Rodrigo Flores é um desses pesquisadores. Parte de sua pesquisa de mestrado era a verificação de microvestígios (ex. grãos de pólen e amido) nos artefatos líticos do sítio Lapa Grande de Taquaraçu, em MG, com datação entre 11.360 ± 110 a 1.100 ± 80 anos antes do presente (AP). Como resultado das análises, o pesquisador encontrou grãos de amido, indicando o processamento de vegetais, e vestígios de sangue, que sugere o processamento de animais. Entre outras possibilidades, estes vestígios podem ser referentes a animais e plantas que eram consumidos por essa população.
Alimentos e bebidas muitas vezes precisam ser armazenados; e as peças cerâmicas, como vasos e jarras, eram utilizadas frequentemente para este fim. Este uso deixa evidências nos artefatos cerâmicos que podem ser recuperadas pela arqueologia por meio de uma série de técnicas, que incluem análises físico-químicas em busca de compostos orgânicos preservados, análises de microvestígios vegetais, entre outros.
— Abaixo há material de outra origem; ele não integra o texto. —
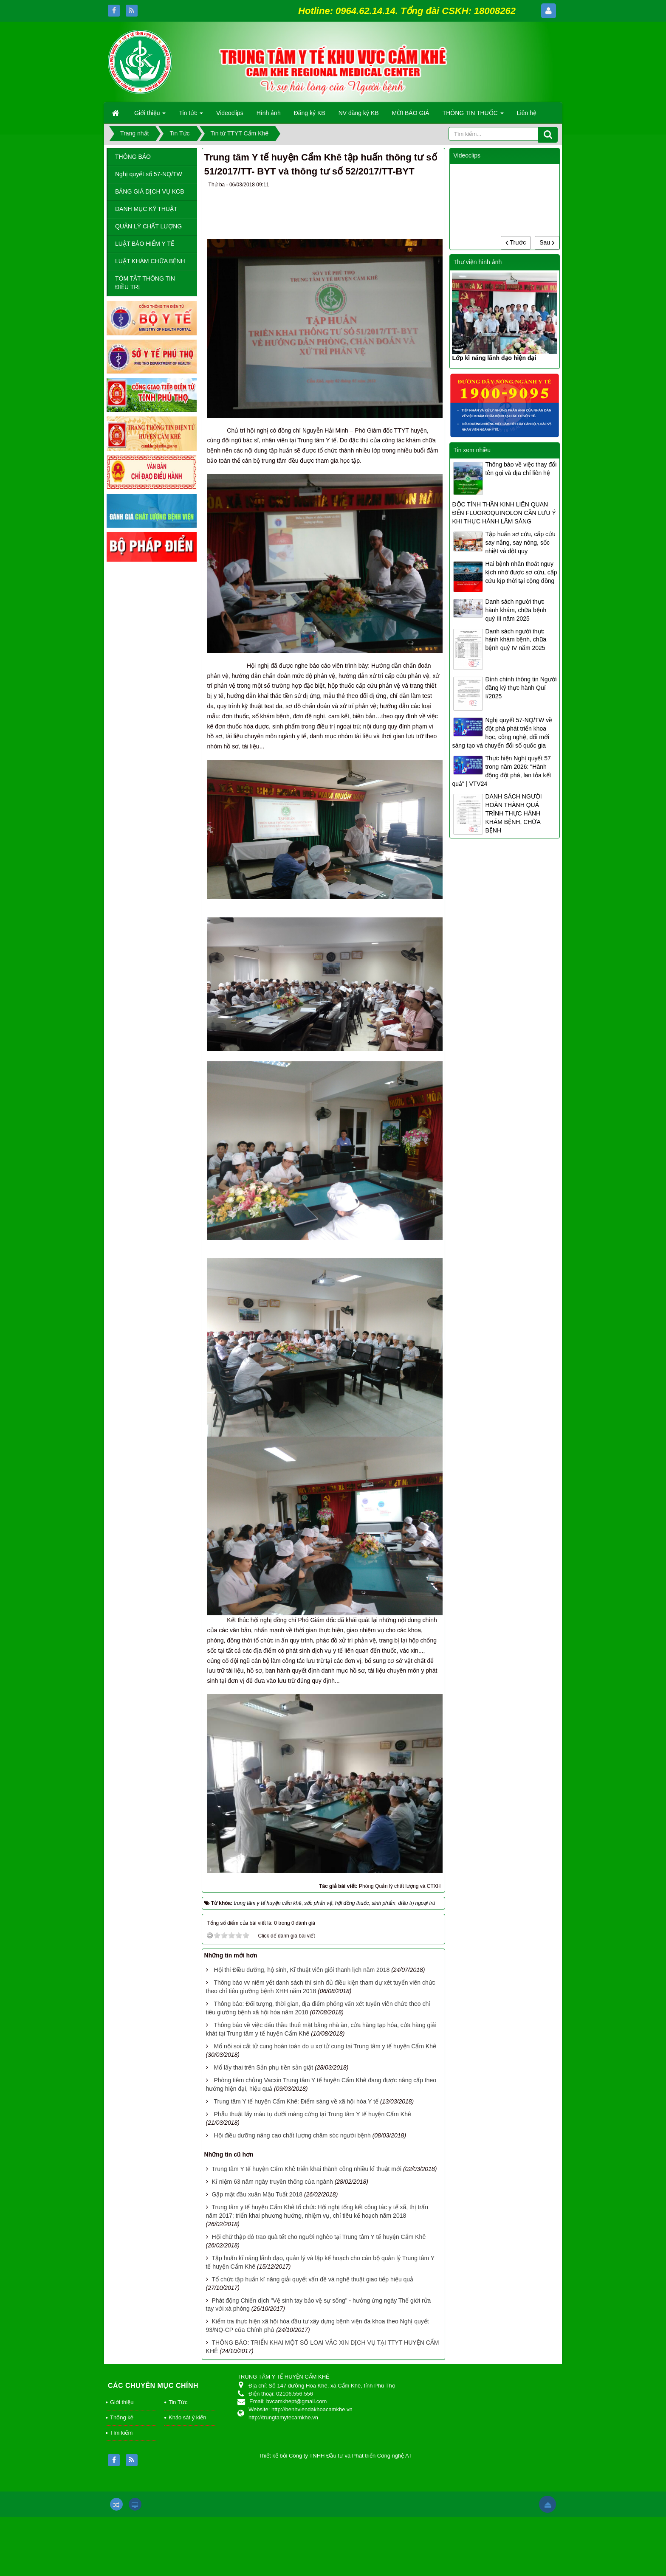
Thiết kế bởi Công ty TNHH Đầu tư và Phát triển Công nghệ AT (335, 2455)
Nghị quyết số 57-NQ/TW (148, 174)
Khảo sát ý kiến (187, 2417)
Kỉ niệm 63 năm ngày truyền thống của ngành (272, 2181)
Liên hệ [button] (526, 113)
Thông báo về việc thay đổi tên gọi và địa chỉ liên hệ (520, 468)
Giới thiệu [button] (150, 115)
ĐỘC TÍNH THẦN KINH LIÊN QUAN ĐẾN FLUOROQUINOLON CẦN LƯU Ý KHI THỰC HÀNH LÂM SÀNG (504, 513)
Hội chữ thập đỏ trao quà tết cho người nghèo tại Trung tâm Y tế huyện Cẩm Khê (319, 2236)
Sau (547, 242)
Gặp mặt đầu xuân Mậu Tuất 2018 (257, 2194)
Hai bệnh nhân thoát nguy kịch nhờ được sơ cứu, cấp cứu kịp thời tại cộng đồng (521, 572)
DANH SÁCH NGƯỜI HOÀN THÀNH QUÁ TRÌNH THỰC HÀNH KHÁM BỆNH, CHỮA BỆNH (513, 813)
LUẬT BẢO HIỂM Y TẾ (144, 243)
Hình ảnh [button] (269, 113)
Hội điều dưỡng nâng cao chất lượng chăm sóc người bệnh (292, 2135)
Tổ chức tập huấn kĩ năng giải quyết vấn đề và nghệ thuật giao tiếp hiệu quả (312, 2279)
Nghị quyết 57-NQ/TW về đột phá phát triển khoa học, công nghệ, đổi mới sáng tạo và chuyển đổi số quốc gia (502, 733)
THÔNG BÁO (133, 156)
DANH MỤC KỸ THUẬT (146, 208)
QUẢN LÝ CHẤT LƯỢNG (148, 226)
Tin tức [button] (191, 115)
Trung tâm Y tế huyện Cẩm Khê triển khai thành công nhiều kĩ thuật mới (306, 2168)
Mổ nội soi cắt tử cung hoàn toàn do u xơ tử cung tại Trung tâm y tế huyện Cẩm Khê (325, 2046)
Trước (515, 242)
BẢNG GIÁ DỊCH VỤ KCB (149, 191)
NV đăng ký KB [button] (359, 113)
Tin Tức (178, 2402)
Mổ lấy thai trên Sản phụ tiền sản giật (263, 2067)
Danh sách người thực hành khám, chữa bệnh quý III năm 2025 (515, 610)
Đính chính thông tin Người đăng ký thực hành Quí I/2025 (520, 688)
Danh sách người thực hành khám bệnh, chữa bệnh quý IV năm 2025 (515, 640)
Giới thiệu (121, 2402)
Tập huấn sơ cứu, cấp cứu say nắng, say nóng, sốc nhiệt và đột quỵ (520, 542)
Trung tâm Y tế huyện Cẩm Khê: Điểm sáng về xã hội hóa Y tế (296, 2101)
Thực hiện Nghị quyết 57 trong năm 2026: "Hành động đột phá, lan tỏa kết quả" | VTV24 (501, 771)
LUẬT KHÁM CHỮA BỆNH (150, 261)
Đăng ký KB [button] (309, 113)
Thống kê (121, 2417)
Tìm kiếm (121, 2433)
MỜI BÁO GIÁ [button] (410, 113)
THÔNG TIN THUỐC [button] (473, 115)
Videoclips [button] (229, 113)
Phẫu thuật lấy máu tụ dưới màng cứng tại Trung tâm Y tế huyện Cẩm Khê (312, 2114)
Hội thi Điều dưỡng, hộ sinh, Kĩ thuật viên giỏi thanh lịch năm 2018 (301, 1969)
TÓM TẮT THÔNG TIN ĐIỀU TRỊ (145, 282)
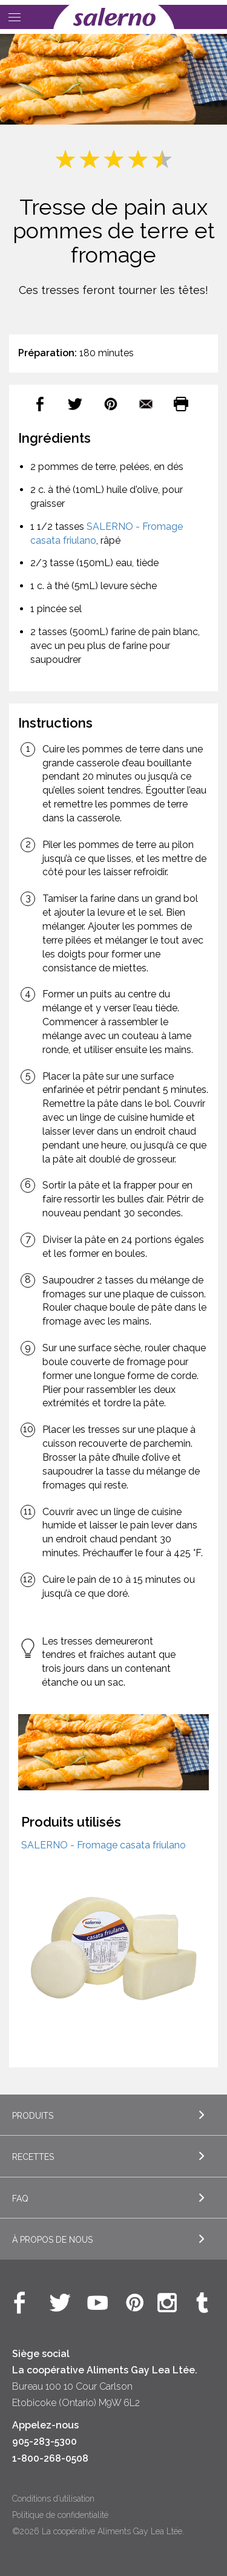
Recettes (33, 2157)
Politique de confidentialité (60, 2515)
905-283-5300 (44, 2441)
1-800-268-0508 (50, 2458)
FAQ (20, 2198)
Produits (32, 2116)
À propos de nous (52, 2240)
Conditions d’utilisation (53, 2498)
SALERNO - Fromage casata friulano (103, 1845)
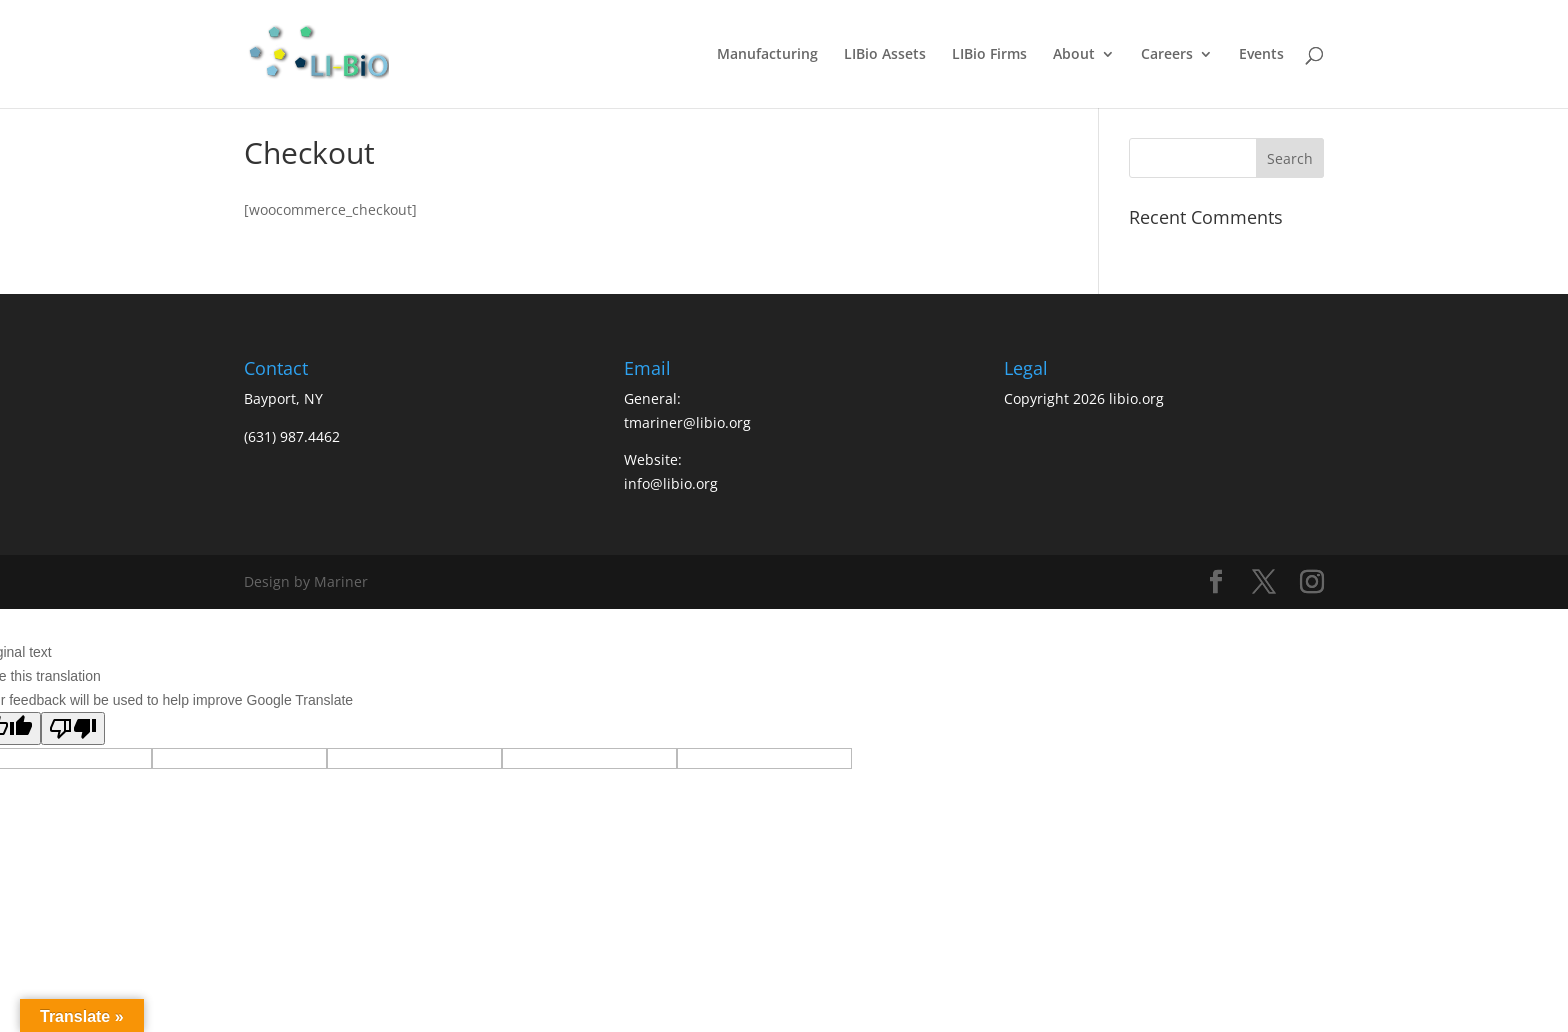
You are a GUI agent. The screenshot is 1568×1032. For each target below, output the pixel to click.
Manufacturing (767, 55)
Um exemplo de uma das técnicas é visto no trabalho de José Cordero e Ramiro March, em que utilizaram a cromatografia gasosa e espectrometria de massa para analisar a composição de ácidos graxos (gordura) presente em vasilhames cerâmicos da caverna Epullán Grande e dos sítios Rincón Chico e Carriqueo, todos localizados no noroeste da Patagonia argentina e datando de 1.080 ± 50 a 610 ± 50 anos AP. Como resultado, conseguiram identificar que os recipientes cerâmicos eram utilizados para cozinhar sopas de vegetais misturadas com carne, principalmente de mamíferos terrestres.
O processamento e consumo de alimentos gera restos, os quais podem ser preservados nos sítios arqueológicos. Alguns exemplos desse tipo de evidência são fragmentos de vegetais comestíveis carbonizados e ossos de animais parcialmente queimados e/ou com marcas de corte ou mordidas. A identificação dos vestígios animais e vegetais encontrados nesse contexto pode auxiliar na compreensão da alimentação dessas populações.
Ao pesquisar vestígios zooarqueológicos encontrados no sítio arqueológico Arroyo Fredes, datado de 894 a 556 anos AP e associado a horticultores amazônicos da Tradição Tupi-guarani, os arqueólogos Alejandro Acosta e Leonardo Mucciolo identificaram que havia uma predominância de ossos de espécies de peixes, roedores e um cervo, que passaram por processamento intenso desses animais após a captura. A partir desses dados, esses pesquisadores apontam que o grupo humano que ocupava o local fazia uso constantes desses recursos animais para sua alimentação.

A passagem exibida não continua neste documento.